Of course, if you have an eye injury, infection or pain, start experiencing unusual flashes, floaters or patterns of light in your field of vision, call your ophthalmologist ASAP, says the American Academy of Ophthalmology.
A vision screening generally includes:
- Distance vision test, also called a “visual acuity” test to check how well you can see things far away.
- Close-up vision test to test you well you can see text up close.
- Color blindness test to determine if you see colors differently than most people or have trouble telling certain colors apart.
You may also be tested for astigmatism, which causes generally blurry vision and makes it hard to see at night.
Not sure who does what at a vision check?
- An ophthalmologist is a medical doctor specializing in preventing, diagnosing, and treating eye disease. They provide complete eye exams, prescribe eyeglasses and contact lenses, and perform eye surgery.
- An optometrist is a health care professional who specializes in vision problems and eye disorders and can provide many of the same services as ophthalmologists.
- An optician is a health professional who is trained to fill prescriptions for eyeglasses, fitting you for frames, preparing your eyeglasses and providing contact lenses.
General health checkup and routine screening
A health checkup usually includes body mass index (BMI), skin checks, cholesterol and blood pressure screening, eye exams, immunizations and screening for sexually transmitted diseases.

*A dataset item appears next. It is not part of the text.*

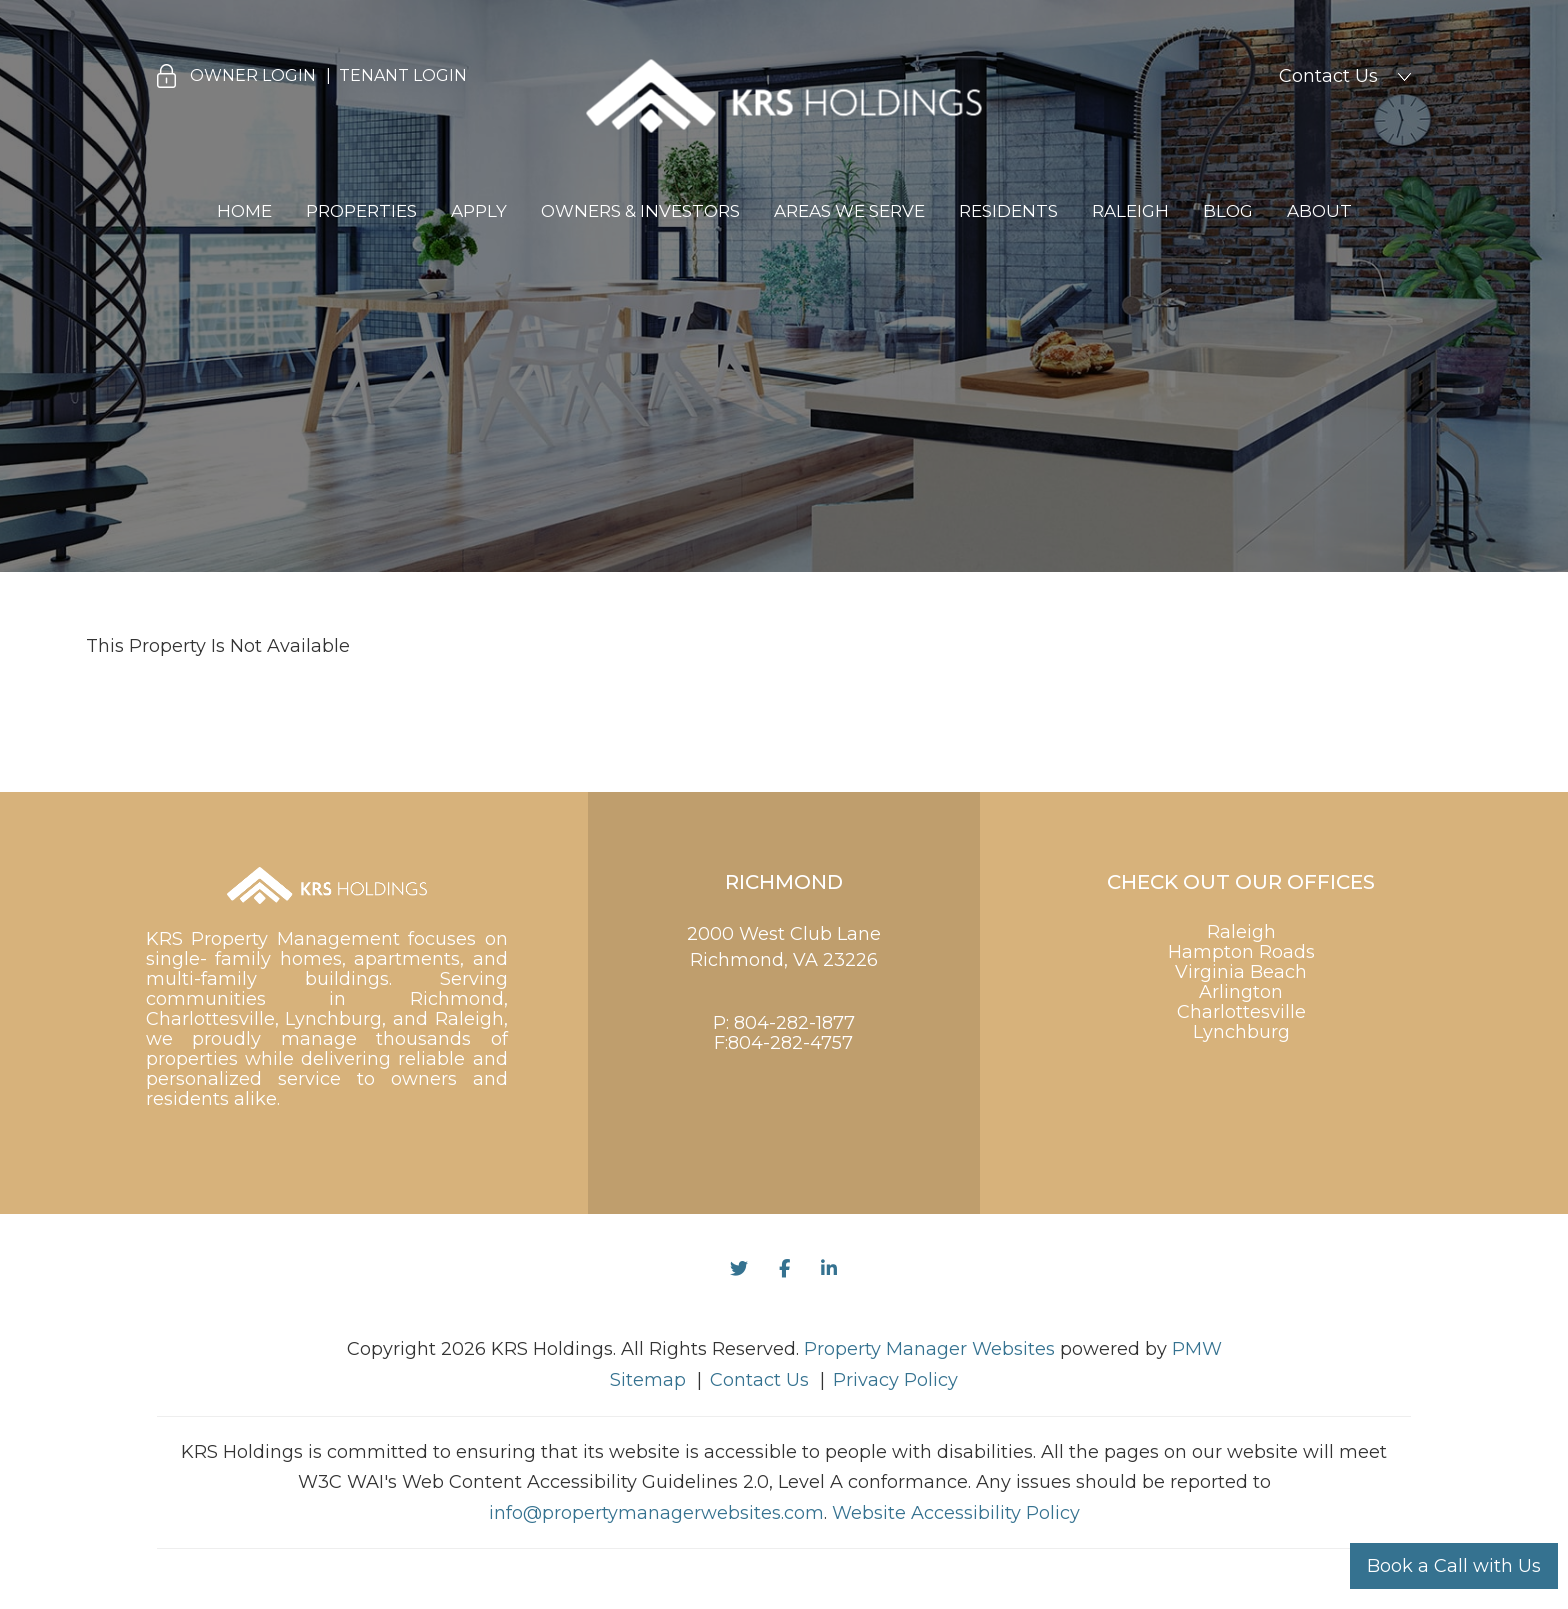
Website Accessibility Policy (956, 1513)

There are specific recommendations for women and men age 18 to 39 that your doctor will discuss with you.
Your healthcare provider may also order some common blood tests: a complete blood count (CBC). blood chemistry tests, blood enzyme tests and blood tests for heart disease risk. Depending on your sex, lifestyle, health history and that of your family, other tests or exams may also be recommended.
This is also a good time to share with your doctor any physical, mental or emotional concerns you may or ask for advice on improving your overall health. It’s the only body you have, so you might as well take good care of it and show it some love!